I decided to treat this as a classification problem by creating a new binary
variable affair (did the woman have at least one affair?) and trying to
predict the classification for each woman.

#### Dataset
The dataset I chose is the affairs dataset that comes with Statsmodels. It
was derived from a survey of women in 1974 by Redbook magazine, in
which married women were asked about their participation in extramarital
affairs. More information about the study is available in a 1978 paper from
the Journal of Political Economy.

#### Description of Variables
The dataset contains 6366 observations of 9 variables: 

rate_marriage: woman's rating of her marriage (1 = very poor, 5 =very good)

age: woman's age

yrs_married: number of years married

children: number of children

religious: woman's rating of how religious she is (1 = not religious, 4 =
strongly religious)

educ: level of education (9 = grade school, 12 = high school, 14 =
some college, 16 = college graduate, 17 = some graduate school, 20
= advanced degree)

occupation: woman's occupation (1 = student, 2 = farming/semiskilled/unskilled, 3 = "white collar", 4 =
teacher/nurse/writer/technician/skilled, 5 = managerial/business, 6 =
professional with advanced degree)

occupation_husb: husband's occupation (same coding as above)

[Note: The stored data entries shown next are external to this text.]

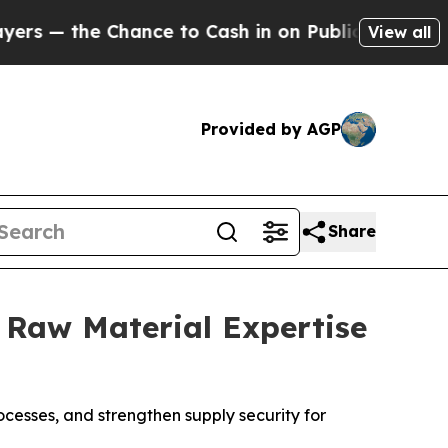
he Chance to Cash in on Publicly Owned oil
Five
View all
Provided by AGP
Share
, Raw Material Expertise
cesses, and strengthen supply security for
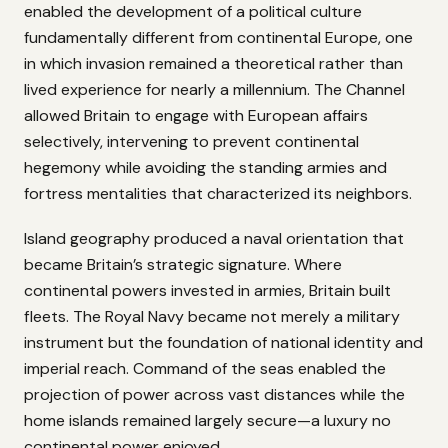
enabled the development of a political culture
fundamentally different from continental Europe, one
in which invasion remained a theoretical rather than
lived experience for nearly a millennium. The Channel
allowed Britain to engage with European affairs
selectively, intervening to prevent continental
hegemony while avoiding the standing armies and
fortress mentalities that characterized its neighbors.
Island geography produced a naval orientation that
became Britain’s strategic signature. Where
continental powers invested in armies, Britain built
fleets. The Royal Navy became not merely a military
instrument but the foundation of national identity and
imperial reach. Command of the seas enabled the
projection of power across vast distances while the
home islands remained largely secure—a luxury no
continental power enjoyed.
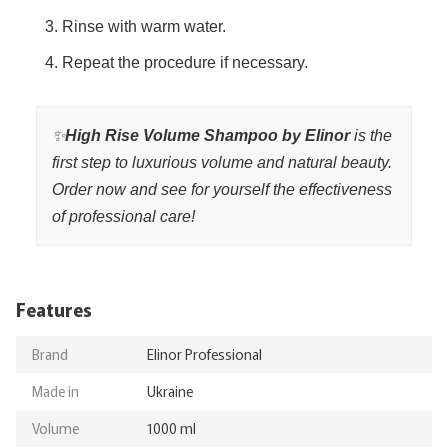
Rinse with warm water.
Repeat the procedure if necessary.
✨
High Rise Volume Shampoo by Elinor
is the
first step to luxurious volume and natural beauty.
Order now and see for yourself the effectiveness
of professional care!
Features
Brand
Elinor Professional
Made in
Ukraine
Volume
1000 ml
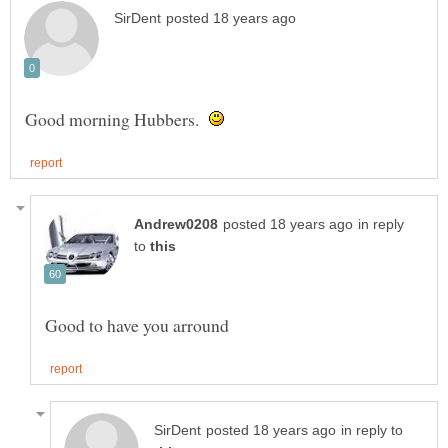
Good morning Hubbers.
in reply
to
in reply to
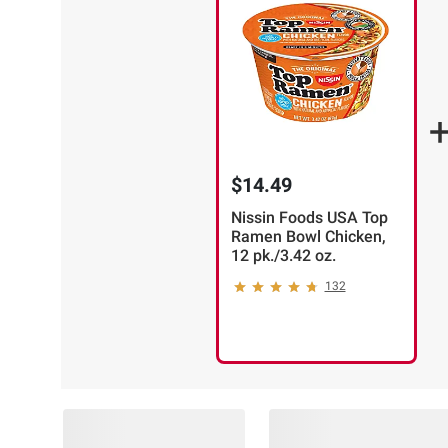
$14.49
Nissin Foods USA Top
Ramen Bowl Chicken,
12 pk./3.42 oz.
132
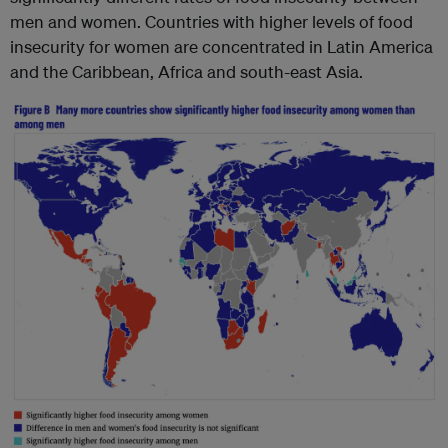
men and women. Countries with higher levels of food
insecurity for women are concentrated in Latin America
and the Caribbean, Africa and south-east Asia.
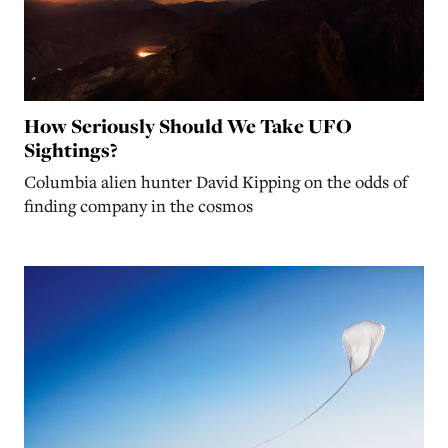
How Seriously Should We Take UFO
Sightings?
Columbia alien hunter David Kipping on the odds of
finding company in the cosmos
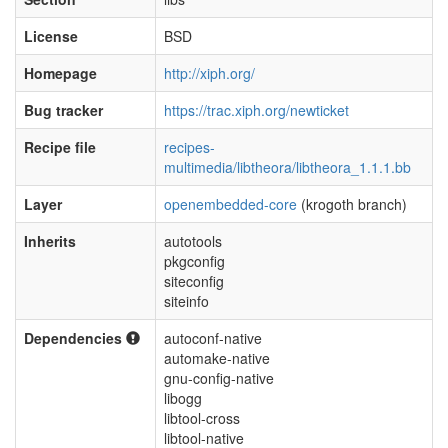
License
BSD
Homepage
http://xiph.org/
Bug tracker
https://trac.xiph.org/newticket
Recipe file
recipes-
multimedia/libtheora/libtheora_1.1.1.bb
Layer
openembedded-core
(krogoth branch)
Inherits
autotools
pkgconfig
siteconfig
siteinfo
Dependencies
autoconf-native
automake-native
gnu-config-native
libogg
libtool-cross
libtool-native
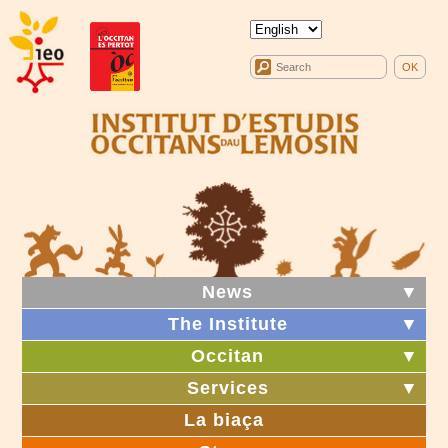
News
▼
The Institute
▼
Occitan
▼
Services
▼
La biaça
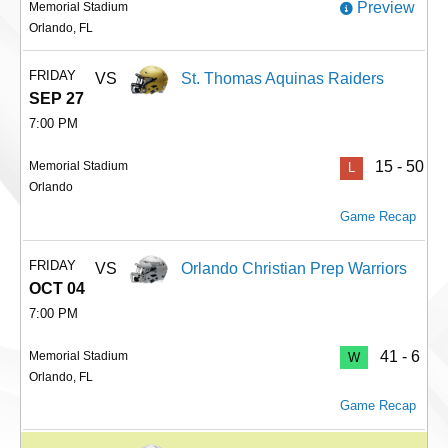
Preview
Memorial Stadium
Orlando, FL
FRIDAY
VS
St. Thomas Aquinas Raiders
SEP 27
7:00 PM
15 - 50
Memorial Stadium
L
Orlando
Game Recap
FRIDAY
VS
Orlando Christian Prep Warriors
OCT 04
7:00 PM
41 - 6
Memorial Stadium
W
Orlando, FL
Game Recap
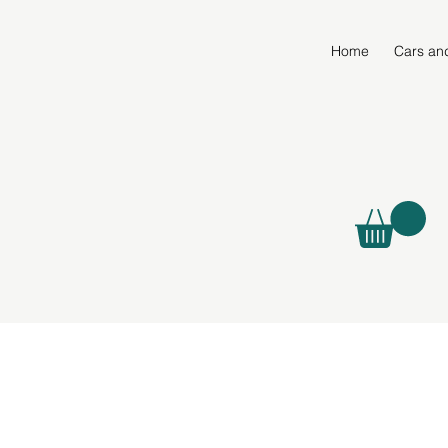
Home
Cars an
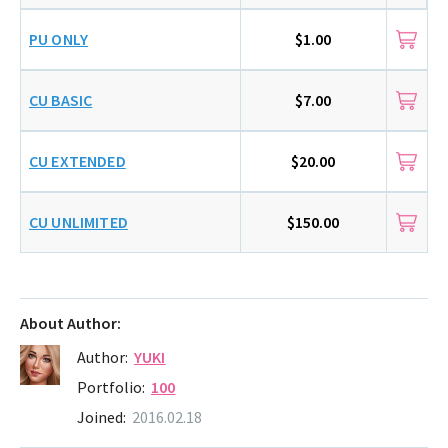
PU ONLY
$1.00
CU BASIC
$7.00
CU EXTENDED
$20.00
CU UNLIMITED
$150.00
About Author:
Author:
YUKI
Portfolio:
100
Joined:
2016.02.18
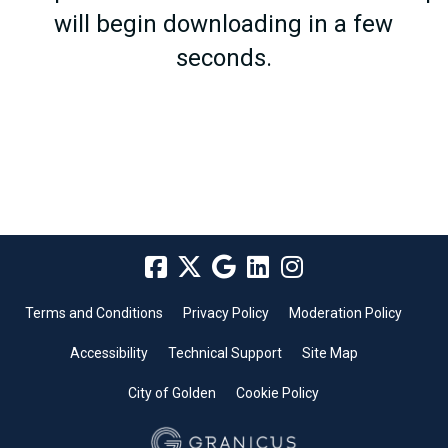
will begin downloading in a few
seconds.
Terms and Conditions
Privacy Policy
Moderation Policy
Accessibility
Technical Support
Site Map
City of Golden
Cookie Policy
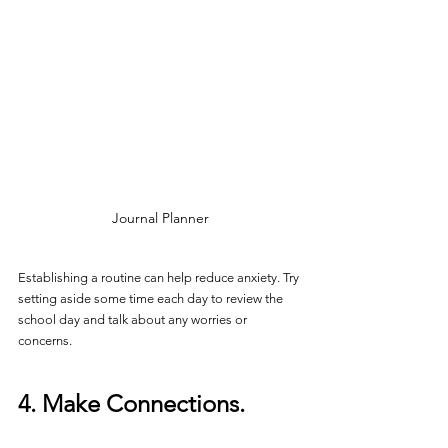
Journal Planner
Establishing a routine can help reduce anxiety. Try 
setting aside some time each day to review the 
school day and talk about any worries or 
concerns.
4. Make Connections.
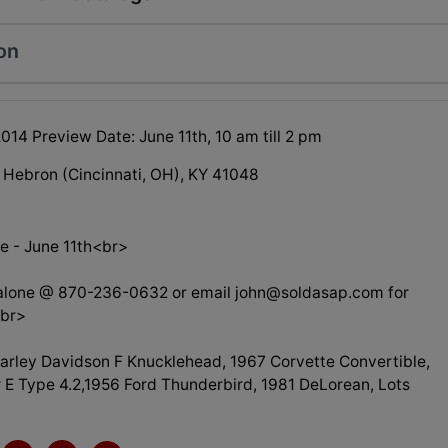
on
2014 Preview Date: June 11th, 10 am till 2 pm
 Hebron (Cincinnati, OH), KY 41048
e - June 11th<br>
alone @ 870-236-0632 or email
john@soldasap.com
for
<br>
arley Davidson F Knucklehead, 1967 Corvette Convertible,
 E Type 4.2,1956 Ford Thunderbird, 1981 DeLorean, Lots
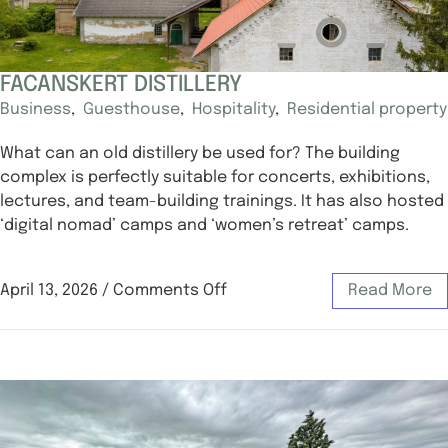
FACANSKERT DISTILLERY
Business
,
Guesthouse
,
Hospitality
,
Residential property
What can an old distillery be used for? The building
complex is perfectly suitable for concerts, exhibitions,
lectures, and team-building trainings. It has also hosted
‘digital nomad’ camps and ‘women’s retreat’ camps.
April 13, 2026
/
Comments Off
Read More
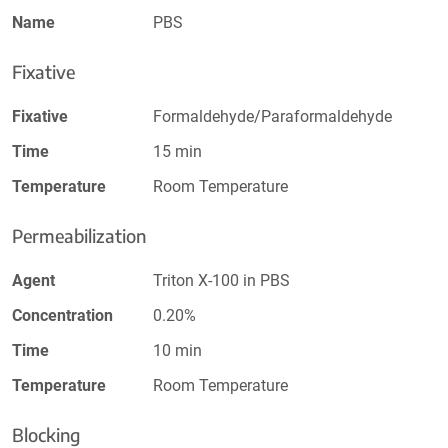
Name
PBS
Fixative
Fixative
Formaldehyde/Paraformaldehyde
Time
15 min
Temperature
Room Temperature
Permeabilization
Agent
Triton X-100 in PBS
Concentration
0.20%
Time
10 min
Temperature
Room Temperature
Blocking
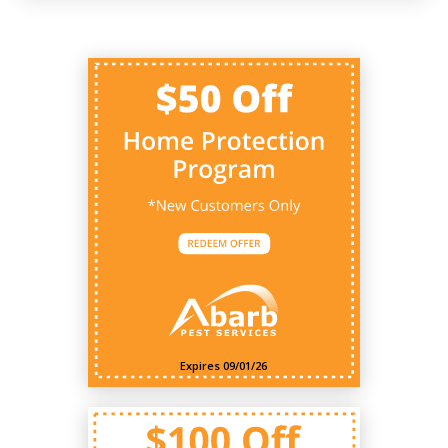
Expires 09/01/26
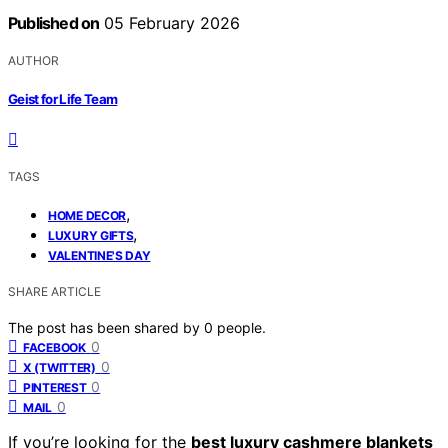
Published on
05 February 2026
AUTHOR
Geist for Life Team
TAGS
,
HOME DECOR
,
LUXURY GIFTS
VALENTINE'S DAY
SHARE ARTICLE
The post has been shared by
0
people.
0
FACEBOOK
0
X (TWITTER)
0
PINTEREST
0
MAIL
If you’re looking for the
best luxury cashmere blankets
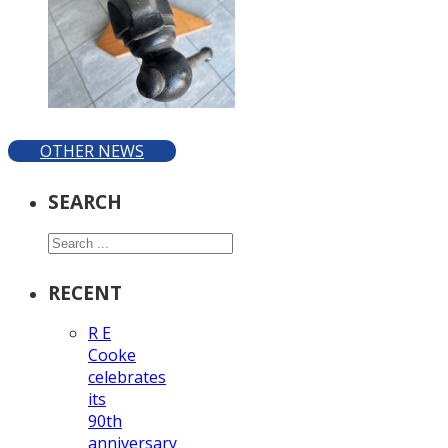
OTHER NEWS
SEARCH
Search
RECENT
R E
Cooke
celebrates
its
90th
anniversary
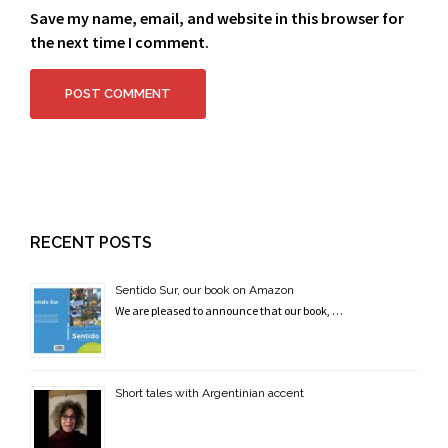
Save my name, email, and website in this browser for
the next time I comment.
RECENT POSTS
Sentido Sur, our book on Amazon
We are pleased to announce that our book, …
Short tales with Argentinian accent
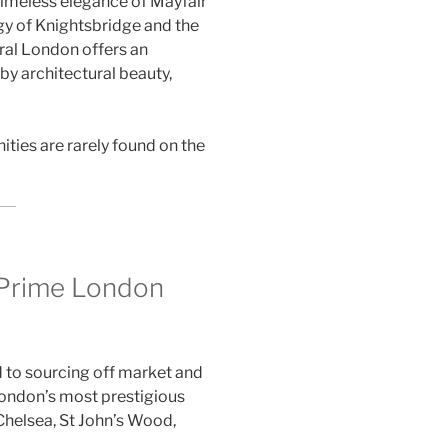
timeless elegance of Mayfair
gy of Knightsbridge and the
tral London offers an
by architectural beauty,
ties are rarely found on the
 Prime London
d to sourcing off market and
London’s most prestigious
Chelsea, St John’s Wood,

affairs: time spent in extra-marital affairs

In [1]:
import numpy as np
import pandas as pd
import statsmodels.api as sm
import matplotlib.pyplot as plt
from patsy import dmatrices
from sklearn.linear_model import LogisticRegression 
from sklearn.model_selection  import train_test_split 
from sklearn import metrics 
from sklearn.model_selection  import cross_val_score 
from sklearn.metrics import accuracy_score, confusion_matrix, roc_curve, roc_auc_score
%matplotlib inline
dta = sm.datasets.fair.load_pandas().data

#add "affair" column: 1 represents having affairs, 0 represents not 
dta['affair'] = (dta.affairs > 0).astype(int)
y, X = dmatrices('affair ~ rate_marriage + age + yrs_married + children + religious + educ + C(occupation) + C(occupation_husb)', dta, return_type="dataframe") 
X = X.rename(columns =
{'C(occupation)[T.2.0]':'occ_2',
'C(occupation)[T.3.0]':'occ_3',
'C(occupation)[T.4.0]':'occ_4',
'C(occupation)[T.5.0]':'occ_5',
'C(occupation)[T.6.0]':'occ_6',
'C(occupation_husb)[T.2.0]':'occ_husb_2',
'C(occupation_husb)[T.3.0]':'occ_husb_3',
'C(occupation_husb)[T.4.0]':'occ_husb_4',
'C(occupation_husb)[T.5.0]':'occ_husb_5',
'C(occupation_husb)[T.6.0]':'occ_husb_6'})
y = np.ravel(y)

In [2]:
x_train, x_test, y_train, y_test = train_test_split(X,y, test_size=0.3, random_state=0 )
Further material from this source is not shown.